C’était comme l’apparition de ce type élégant et pur, vu dans la réalité des mœurs pastorales. Dans la ire idylle, une peinture complètement idéale et merveilleuse de la mort de Daphnis ramène le sujet à sa grandeur primitive et se rapproche en même temps du sens mythologique. Il suffit pour le prouver de rappeler les lignes principales de cette poétique complainte.

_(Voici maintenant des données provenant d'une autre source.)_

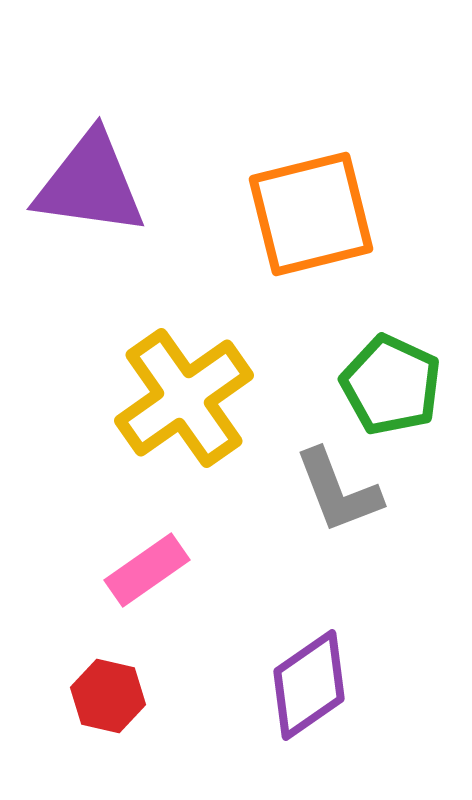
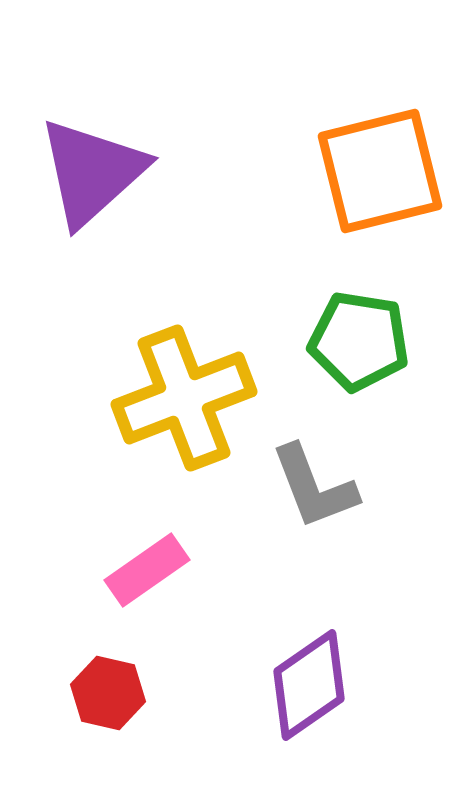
purple triangle: moved 2 px right, 12 px up; rotated 50 degrees counterclockwise
orange square: moved 69 px right, 43 px up
green pentagon: moved 32 px left, 44 px up; rotated 16 degrees counterclockwise
yellow cross: rotated 14 degrees clockwise
gray L-shape: moved 24 px left, 4 px up
red hexagon: moved 3 px up
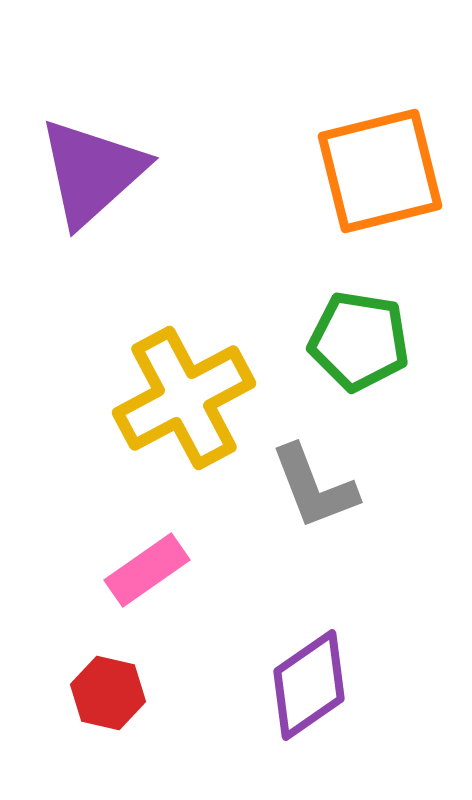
yellow cross: rotated 7 degrees counterclockwise
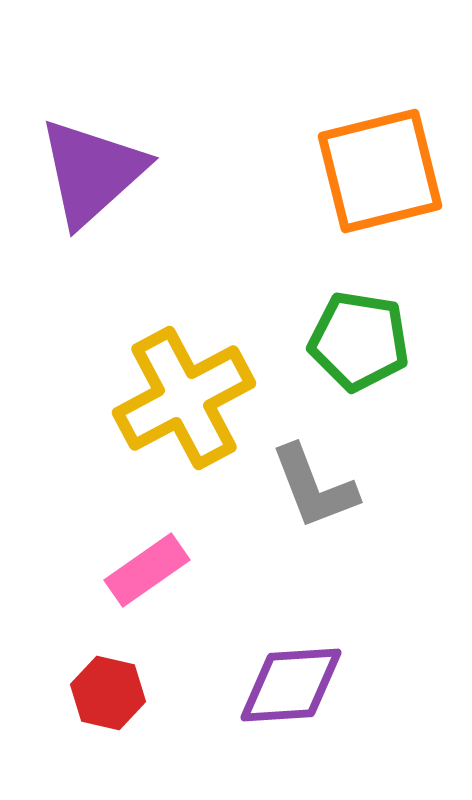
purple diamond: moved 18 px left; rotated 31 degrees clockwise
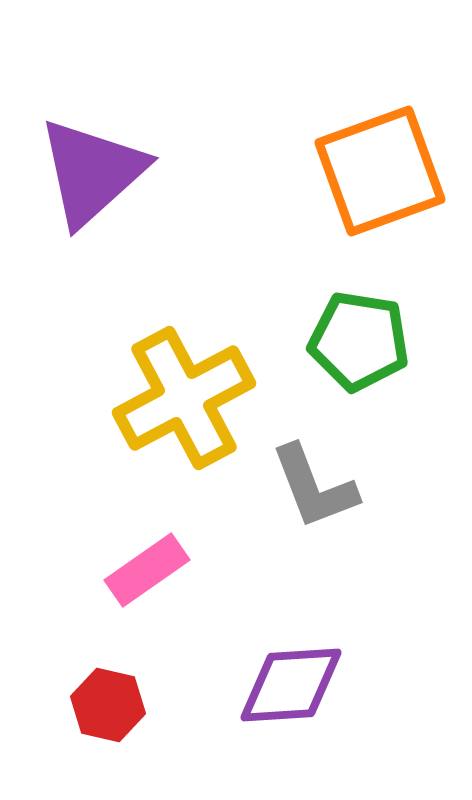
orange square: rotated 6 degrees counterclockwise
red hexagon: moved 12 px down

Daphnis meurt dans une vallée de l’Etna. À ses pieds sont couchés ses vaches, et ses taureaux, et ses génisses, qui pleurent sur sa mort, et à leurs lamentations se mêlent les hurlemens des chacals, des loups, des lions dans leurs fourrés, tant il est en étroite communion avec la nature animale et sauvage ! Les nymphes aussi devraient être près de lui : « Où étiez-vous, ô nymphes, où étiez-vous lorsque Daphnis languissait consumé ? Était-ce dans les belles vallées du Pénée ou dans le Pinde ?… » C’est le début même du chant. Et, en effet, à qui plus qu’aux nymphes appartiendrait-il de soulager son mal ou d’adoucir sa mort ? C’est leur absence qui la rend le plus douloureuse. Du moins viennent près de lui tous les bergers et des divinités pastorales, son père Hermès et Priape. Tous l’interrogent sur la nature de son funeste amour. Lui ne répond rien, noble et décidé à se laisser mourir. Il ne répond pas même à Priape, dont les attaques brutales voudraient l’atteindre jusqu’au fond de ses sentimens.

C’est Priape qui parle de cette jeune fille éprise de Daphnis qui

  1. Fr. Jacobs pense même que cette idée appartient à Théocrite et que c’est chez lui un souvenir de l’Hippolyte d’Euripide.